DIRECTIONS
The range to repeat runs from the line with "consistency makes it" to the last line below, both ends included; give it exactly and without pictures.

——————————

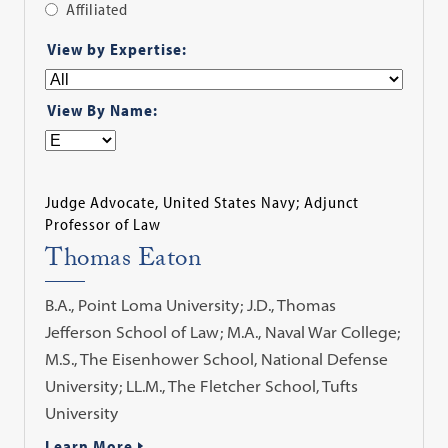
Affiliated
Apply
View by Expertise:
Filter
View By Name:
Judge Advocate, United States Navy; Adjunct
Professor of Law
Thomas Eaton
B.A., Point Loma University; J.D., Thomas
Jefferson School of Law; M.A., Naval War College;
M.S., The Eisenhower School, National Defense
University; LL.M., The Fletcher School, Tufts
University
Learn More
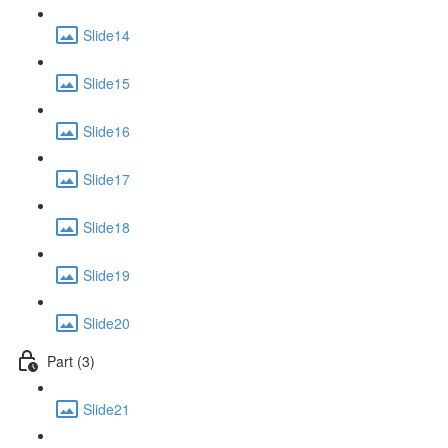
Slide14
Slide15
Slide16
Slide17
Slide18
Slide19
Slide20
Part (3)
Slide21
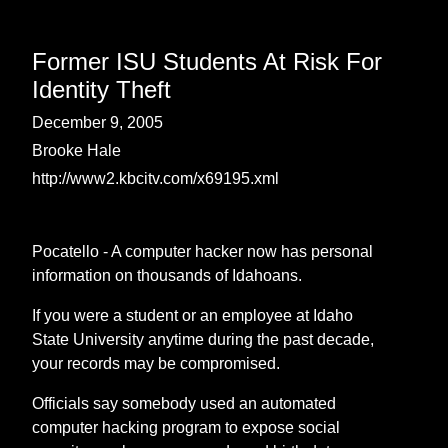
Former ISU Students At Risk For
Identity Theft
December 9, 2005
Brooke Hale
http://www2.kbcitv.com/x69195.xml
Pocatello - A computer hacker now has personal
information on thousands of Idahoans.
If you were a student or an employee at Idaho
State University anytime during the past decade,
your records may be compromised.
Officials say somebody used an automated
computer hacking program to expose social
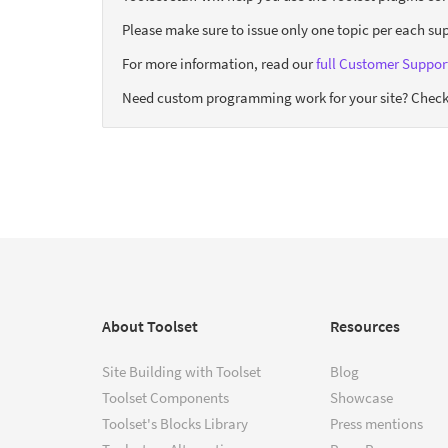
Please make sure to issue only one topic per each sup
For more information, read our
full Customer Support
Need custom programming work for your site? Check
About Toolset
Resources
Site Building with Toolset
Blog
Toolset Components
Showcase
Toolset's Blocks Library
Press mentions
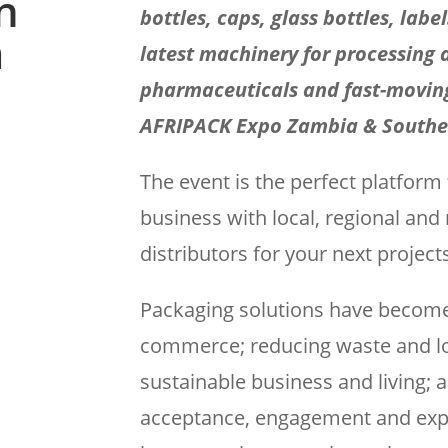
n
bottles, caps, glass bottles, labe
a
latest machinery for processing 
pharmaceuticals and fast-movin
AFRIPACK Expo Zambia & Souther
The event is the perfect platform
business with local, regional an
distributors for your next project
Packaging solutions have become k
commerce; reducing waste and lo
sustainable business and living;
acceptance, engagement and exper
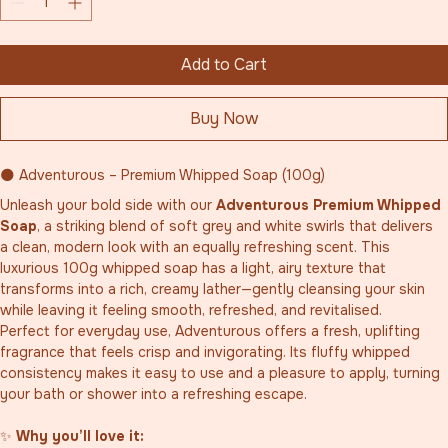
Add to Cart
Buy Now
🌑 Adventurous – Premium Whipped Soap (100g)
Unleash your bold side with our 
Adventurous Premium Whipped 
Soap
, a striking blend of soft grey and white swirls that delivers 
a clean, modern look with an equally refreshing scent. This 
luxurious 100g whipped soap has a light, airy texture that 
transforms into a rich, creamy lather—gently cleansing your skin 
while leaving it feeling smooth, refreshed, and revitalised.
Perfect for everyday use, Adventurous offers a fresh, uplifting 
fragrance that feels crisp and invigorating. Its fluffy whipped 
consistency makes it easy to use and a pleasure to apply, turning 
your bath or shower into a refreshing escape.
✨ 
Why you’ll love it:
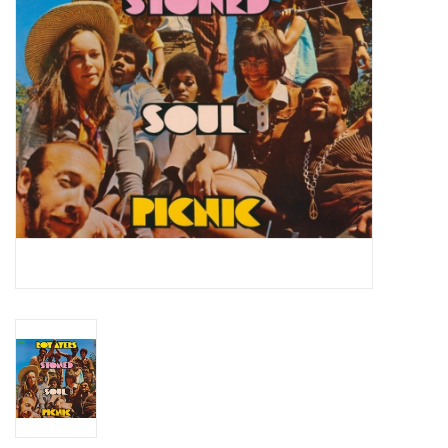
Essential Grooves
Upcoming
RSD
Jazz Reissues
Gift cards
Sell Your Records
Weekly Updates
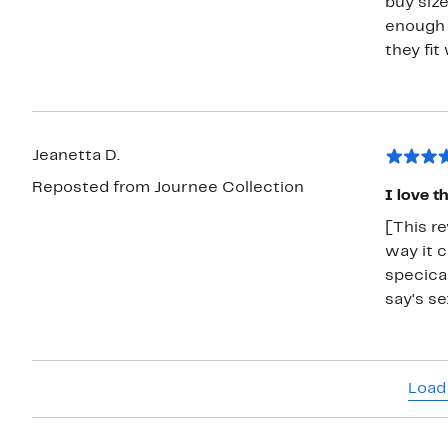
buy siz
enough 
they fit 
Jeanetta D.
Reposted from Journee Collection
I love t
[This re
way it c
specical
say's s
Load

——————————

COMPLETED EXERCISE
consistency makes it easy to use and a pleasure to apply, turning 
your bath or shower into a refreshing escape.
✨ 
Why you’ll love it:
Essential Grooves
Upcoming
RSD
Jazz Reissues
Gift cards
Sell Your Records
Weekly Updates
buy siz
enough 
they fit 
Jeanetta D.
Reposted from Journee Collection
I love t
[This re
way it c
specical
say's s
Load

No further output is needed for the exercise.